The Texas Health team began exploring data analytics two years ago. “We started very, very very conservatively,” Logsdon says, testing the new technology with uninsured patients who visited the emergency room. Texas Health’s payment-to-charge ratio system-wide is 5 percent, Logsdon says; but in the emergency room it plunges to 1.2 percent. “I have a ninety-eight point eight percent chance of being right” that the hospital will collect nothing from the uninsured emergency room patient, Logsdon says.
A percentage of the 98.8 will qualify for charity care; the rest will not, but also will not pay the bill and slide into bad debt. What Logsdon’s team wanted to do is identify those who qualify for charity care but for one reason or another fall between the cracks, for example those who fail to fill out charity care application. He also wanted to do it programmatically and automatically, without requiring human intervention.
For that his team used what is popularly called “presumptive charity analytics,” which enables healthcare providers to use publicly traded data to make charity care determinations “of those who can’t pay or won’t pay.”

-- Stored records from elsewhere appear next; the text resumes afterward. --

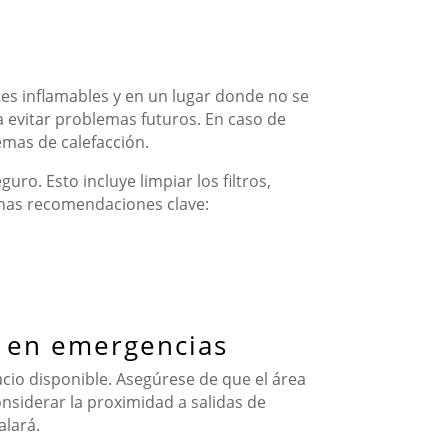
les inflamables y en un lugar donde no se
a evitar problemas futuros. En caso de
emas de calefacción.
ro. Esto incluye limpiar los filtros,
gunas recomendaciones clave:
s en emergencias
acio disponible. Asegúrese de que el área
nsiderar la proximidad a salidas de
alará.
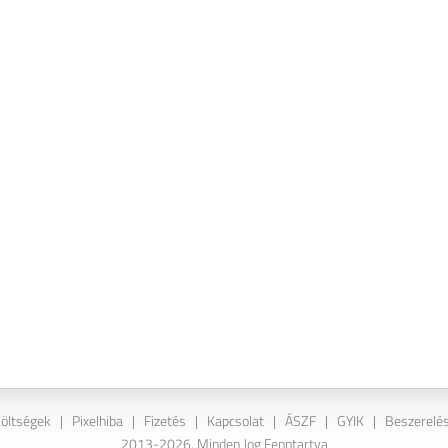
Költségek
|
Pixelhiba
|
Fizetés
|
Kapcsolat
|
ÁSZF
|
GYIK
|
Beszerelés
2013-2026. Minden Jog Fenntartva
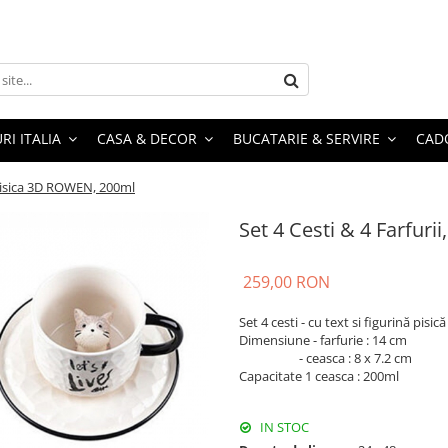
RI ITALIA
CASA & DECOR
BUCATARIE & SERVIRE
CADO
, Pisica 3D ROWEN, 200ml
Set 4 Cesti & 4 Farfur
259,00 RON
Set 4 cesti - cu text si figurină pisică
Dimensiune - farfurie : 14 cm
- ceasca : 8 x 7.2 cm
Capacitate 1 ceasca : 200ml
IN STOC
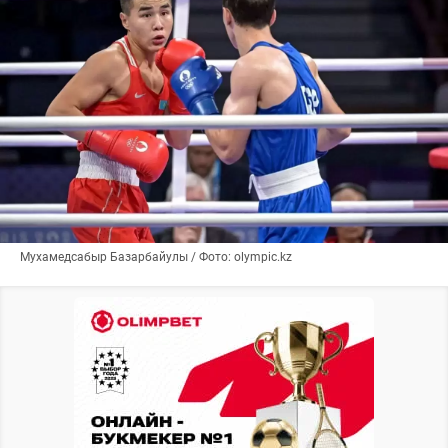
Мухамедсабыр Базарбайулы / Фото: olympic.kz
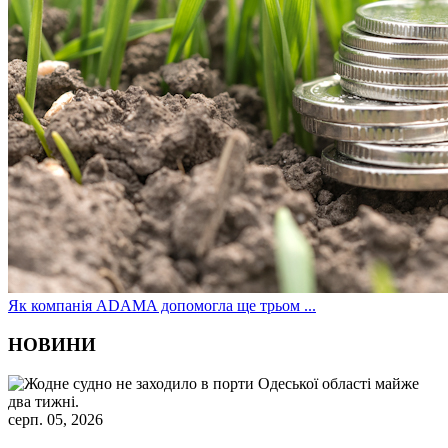
Як компанія ADAMA допомогла ще трьом ...
НОВИНИ
серп. 05, 2026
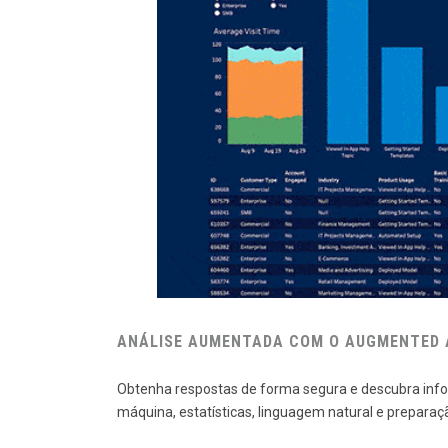
ANÁLISE AUMENTADA COM O AUGMENTED
Obtenha respostas de forma segura e descubra inf
máquina, estatísticas, linguagem natural e preparaçã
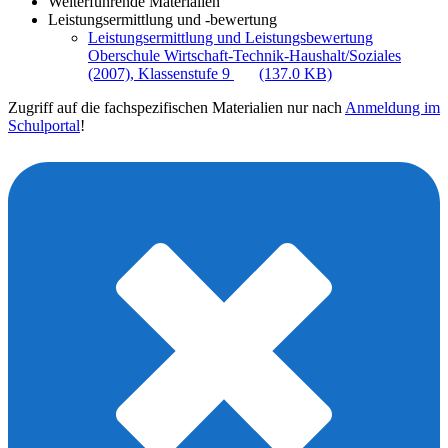
Weiterführende Materialien
Leistungsermittlung und -bewertung
Leistungsermittlung und Leistungsbewertung
Oberschule Wirtschaft-Technik-Haushalt/Soziales
(2007), Klassenstufe 9
(137.0 KB)
Zugriff auf die fachspezifischen Materialien nur nach
Anmeldung im
Schulportal
!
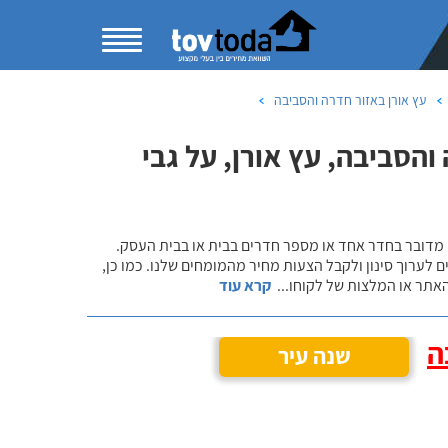
עץ אורן באזור חדרה והסביבה
הסביבה, עץ אורן, על גבי
 מדובר בחדר אחד או מספר חדרים בבית או בבית העסק.
 לערוך סינון ולקבל הצעות מחיר מהמומחים שלנו. כמו כן,
אתר או המלצות של לקוחו
...
קרא עוד
ה
שנה עיר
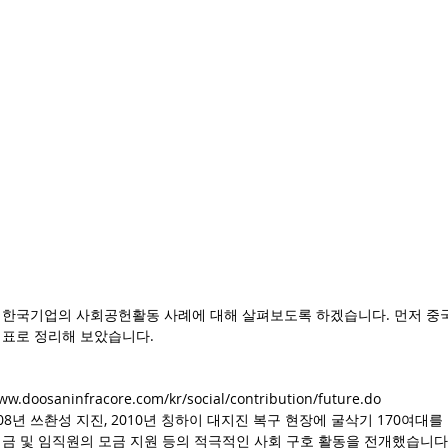
 한국기업의 사회공헌활동 사례에 대해 살펴보도록 하겠습니다. 먼저 중
 표로 정리해 보았습니다.
w.doosaninfracore.com/kr/social/contribution/future.do
8년 쓰촨성 지진, 2010년 칭하이 대지진 복구 현장에 굴삭기 170여대
성금 및 임직원의 모금 지원 등의 적극적인 사회 구호 활동을 전개했습니다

Texas Health works with a data analytics vendor. “You can send your patient accounts to a data analytics company and get publicly traded data back, and then use that data to make sound business decisions about one’s ability to pay,” Logsdon says.
Logsdon’s vendor runs Texas Health’s accounts through their scrubbers and returns up to 20 data elements for each account, including:
- Estimated federal poverty limit score;
- Credit score;
- Estimated propensity to pay;
- Estimated propensity to pay medical bills;
- Family size;
- Estimated income.
Of the latter, Logsdon said that he has found that his vendor has been exceptionally accurate.
Logsdon sends his analytics vendor a batch file of patient accounts on Day 4 after the patient’s statement has been created. That’s two days after he has sent a bill. Thirty-six hours later the vendor returns the patient account data with the corresponding 20 data points.
Data for each patient is programmatically compared against the criteria of Texas Health’s charity care policy. “This is important: a patient must meet our charity care guidelines to qualify,” Logsdon says. But even those who are found to qualify are not automatically recorded as charity care. “I let them age a bit,” Logsdon says, until just before the second bill goes out, at which time a charity care determination is made.
The Texas Health team created a separate write-off code for those accounts that have undergone the automated determination process so that the healthcare provider can track the results of the program versus the traditional charity care workflow.
Once the determination is finalized, the system automatically generates what is now called a “charity care determination” form, Logsdon says. “We take all those analytics and spray it on the form.”
The system is completely automated. “I don’t want to have anybody fill it out, I don’t want to have anybody touch it, I don’t want anybody to print it, and I want it stored electronically in my patient accounting system at the account level so anytime we get audited as to why we gave this account charity, we can go into the patient accounting system and say ‘Here it is.’”
According to Logsdon, “Not one single human touched the form, filled the form out, even saw the form.”